Make an exact copy of the entries below, with all images left out.
Material provided Start Marker
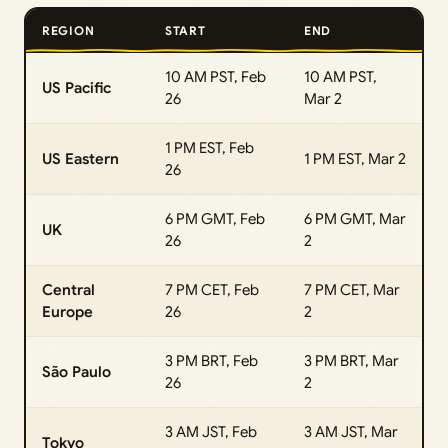
REGION
START
END
10 AM PST, Feb
10 AM PST,
US Pacific
26
Mar 2
1 PM EST, Feb
US Eastern
1 PM EST, Mar 2
26
6 PM GMT, Feb
6 PM GMT, Mar
UK
26
2
Central
7 PM CET, Feb
7 PM CET, Mar
Europe
26
2
3 PM BRT, Feb
3 PM BRT, Mar
São Paulo
26
2
3 AM JST, Feb
3 AM JST, Mar
Tokyo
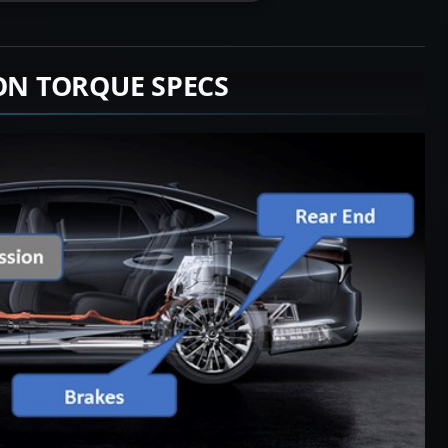
ION TORQUE SPECS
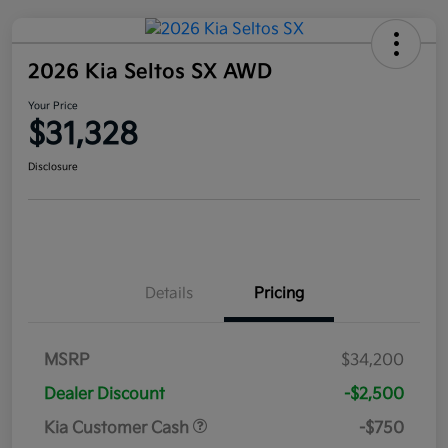
2026 Kia Seltos SX AWD
Your Price
$31,328
Disclosure
Details
Pricing
MSRP
$34,200
Dealer Discount
-$2,500
Kia Customer Cash
-$750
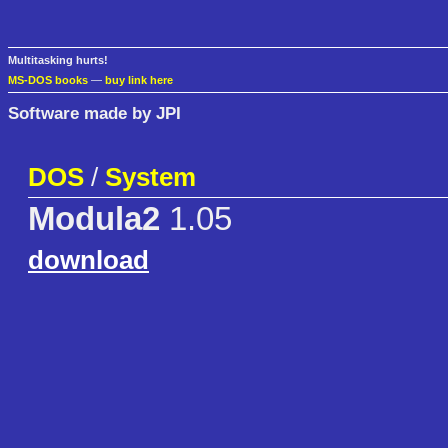
Multitasking hurts!
MS-DOS books
—
buy link here
Software made by JPI
DOS
/
System
Modula2
1.05
download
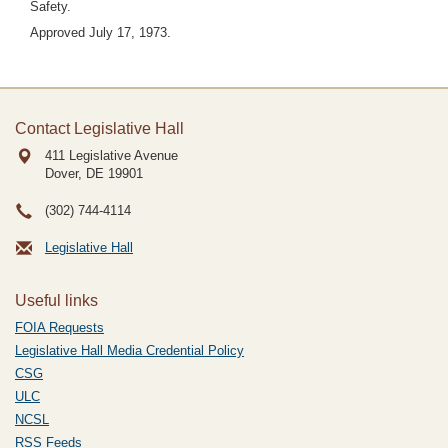
Safety.
Approved July 17, 1973.
Contact Legislative Hall
411 Legislative Avenue
Dover, DE
19901
(302) 744-4114
Legislative Hall
Useful links
FOIA Requests
Legislative Hall Media Credential Policy
CSG
ULC
NCSL
RSS Feeds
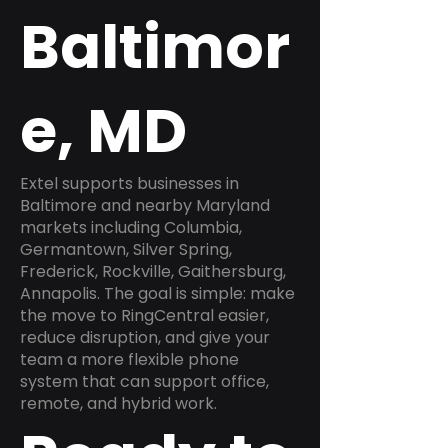
Baltimor
e, MD
Extel supports businesses in
Baltimore and nearby Maryland
markets including Columbia,
Germantown, Silver Spring,
Frederick, Rockville, Gaithersburg,
Annapolis. The goal is simple: make
the move to RingCentral easier,
reduce disruption, and give your
team a more flexible phone
system that can support office,
remote, and hybrid work.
Material provided End Marker
Response box:
REGION
START
END
10 AM PST, Feb
10 AM PST,
US Pacific
26
Mar 2
1 PM EST, Feb
US Eastern
1 PM EST, Mar 2
26
6 PM GMT, Feb
6 PM GMT, Mar
UK
26
2
Central
7 PM CET, Feb
7 PM CET, Mar
Europe
26
2
3 PM BRT, Feb
3 PM BRT, Mar
São Paulo
26
2
3 AM JST, Feb
3 AM JST, Mar
Tokyo
ION TORQUE SPECS
2026 Kia Seltos SX AWD
Your Price
$31,328
Disclosure
Details
Pricing
MSRP
$34,200
Dealer Discount
-$2,500
Kia Customer Cash
-$750
Multitasking hurts!
MS-DOS books
—
buy link here
Software made by JPI
DOS
/
System
Modula2
1.05
download
Safety.
Approved July 17, 1973.
Contact Legislative Hall
411 Legislative Avenue
Dover, DE
19901
(302) 744-4114
Legislative Hall
Useful links
FOIA Requests
Legislative Hall Media Credential Policy
CSG
ULC
NCSL
RSS Feeds
Baltimor
e, MD
Extel supports businesses in
Baltimore and nearby Maryland
markets including Columbia,
Germantown, Silver Spring,
Frederick, Rockville, Gaithersburg,
Annapolis. The goal is simple: make
the move to RingCentral easier,
reduce disruption, and give your
team a more flexible phone
system that can support office,
remote, and hybrid work.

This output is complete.